Der Name der Erzählerin bleibt ein Geheimnis, dafür erlebt man aber ihre ganze Lebensgeschichte mit. Als Tochter einer Jamaikanerin und eines Weißen hat sie eine Hautfarbe wie Milchschokolade, genau wie ihre Freundin Tracey, mit der sie die Leidenschaft für das Tanzen teilt. Ihre Jugendzeit ist eigentlich eine Suche nach Identität. Sie ist nicht schwarz und auch nicht weiß, nicht reich und nicht arm, gehört in keine Clique wirklich. Wo sind sie, die "Leute wie wir"? Wo ist ihr Stamm?
Später wird sie die persönliche Assistentin der weltberühmten Sängerin Aimee. Damit lernt sie das Luxusleben des Jetsets kennen. Als Aimee beschließt, ihren Reichtum für wohltätige Zwecke einzusetzen und eine Schule in Afrika gründen will, hat sie zum ersten Mal Berührung mit ursprünglichen Afrikanern. Dort ticken die Uhren anders als in London.

Zadie Smith macht hier ein ganz großes Fass auf. Alle nur denkbaren Formen des Rassismus werden beleuchtet. Da haben wir die geniale schwarze Tänzerin, für die es keine Hauptrolle gibt in vornehmlich weißen Ländern. Die schwarze Frau, die sich trotz mangelhafter Ausbildung einen Platz in der Politik erkämpft, darüber aber ihre Tochter vernachlässigt.
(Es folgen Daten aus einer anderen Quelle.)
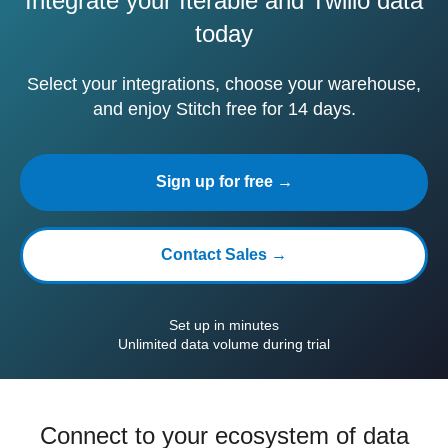
Integrate your Iterable and Twilio data
today
Select your integrations, choose your warehouse,
and enjoy Stitch free for 14 days.
Sign up for free →
Contact Sales →
Set up in minutes
Unlimited data volume during trial
Connect to your ecosystem of data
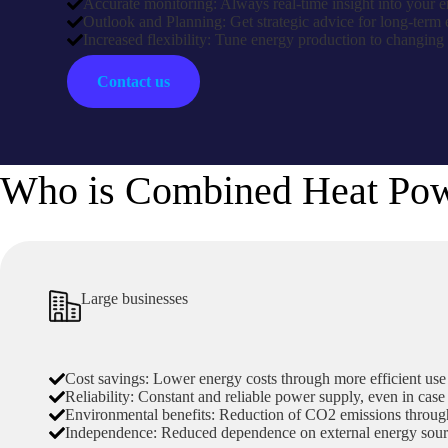
Accurate monitoring: Always real-time insight into your
Outlook and Planning: Get strategic advice for long-term 
Increased flexibility: Tune energy production to changing
Contact us
Who is Combined Heat Powe
Large businesses
Cost savings: Lower energy costs through more efficient use 
Reliability: Constant and reliable power supply, even in case
Environmental benefits: Reduction of CO2 emissions through
Independence: Reduced dependence on external energy sour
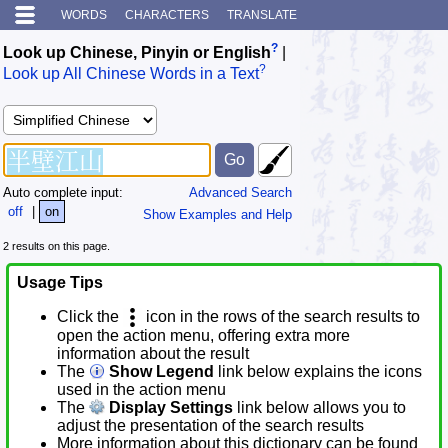
WORDS
CHARACTERS
TRANSLATE
?
Look up Chinese, Pinyin or English
|
?
Look up All Chinese Words in a Text
Auto complete input:
Advanced Search
off
|
on
Show Examples and Help
2 results on this page.
Usage Tips
Click the
icon in the rows of the search results to
open the action menu, offering extra more
information about the result
The
Show Legend
link below explains the icons
used in the action menu
The
Display Settings
link below allows you to
adjust the presentation of the search results
More information about this dictionary can be found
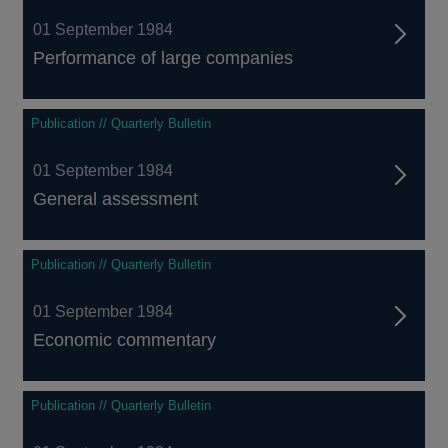
01 September 1984
Performance of large companies
Publication // Quarterly Bulletin
01 September 1984
General assessment
Publication // Quarterly Bulletin
01 September 1984
Economic commentary
Publication // Quarterly Bulletin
Die Gründung der Schule in Afrika wird zum Fototermin und medienwirksam ausgeschlachtet. Bei allem guten Willen werden die eigentlichen Notstände übersehen und sinnlose Maßnahmen durchgeführt.
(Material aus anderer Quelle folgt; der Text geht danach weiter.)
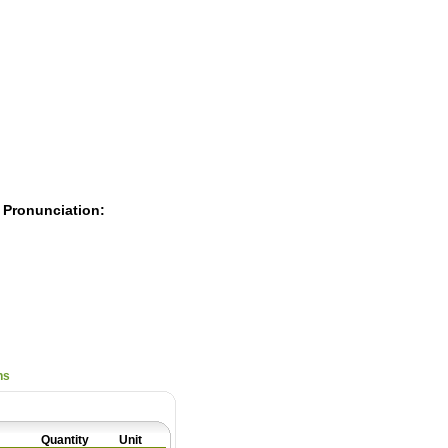
Pearls
 Pronunciation:
ns
Quantity
Unit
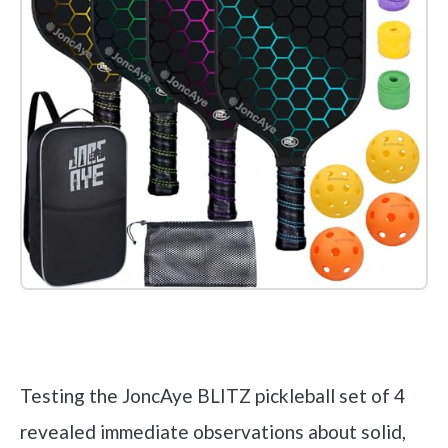
Check it out on Amazon
Testing the JoncAye BLITZ pickleball set of 4
revealed immediate observations about solid,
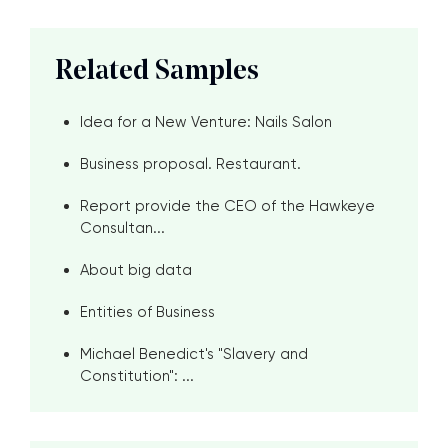
Related Samples
Idea for a New Venture: Nails Salon
Business proposal. Restaurant.
Report provide the CEO of the Hawkeye
Consultan...
About big data
Entities of Business
Michael Benedict's "Slavery and
Constitution": ...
Auch die Afrikaner, die niemals mit Sklaverei zu tun hatten, sind nicht frei im eigenen Land. Man ist schwarz, aber nicht vom gleichen Stamm. Die traditionelle Rollenverteilung lässt keinen Spielraum für Individualität.

Das ist hoch interessant und wird durch eine Vielzahl an sehr lebendig geschilderten Protagonisten demonstriert. Hier verfolgt man einige spannende Schicksale.
Leider bleibt die eigentliche Erzählerin dabei sehr indifferent. Mal ist sie der Bücherwurm, dann wieder erstaunlich naiv, bekommt ihren Job eher durch Glück als durch Können, meistert ihn dann aber souverän, obwohl sie an anderer Stelle an Mathematik für die Grundschule scheitert. Sie berichtet ungemein reflektiert, handelt aber immer wieder impulsiv und bringt sich in überflüssige Schwierigkeiten. Auch die ein oder andere Liaison ist schwer nachvollziehbar.

Ich denke, das ist mein Hauptproblem mit diesem Buch. Die Erzählerin soll unser roter Faden durch ein komplexes Thema sein, aber man bekommt sie nicht zu fassen, wodurch die Geschichte oft zerfasert wirkt.
Eigentlich ist „Swing Time“ ein gutes, toll erzähltes Buch, das viele wichtige Themen anspricht. Trotzdem fand ich es nicht ganz rund, nicht zu ende gedacht, vielleicht wollte die Autorin ein bisschen zu viel.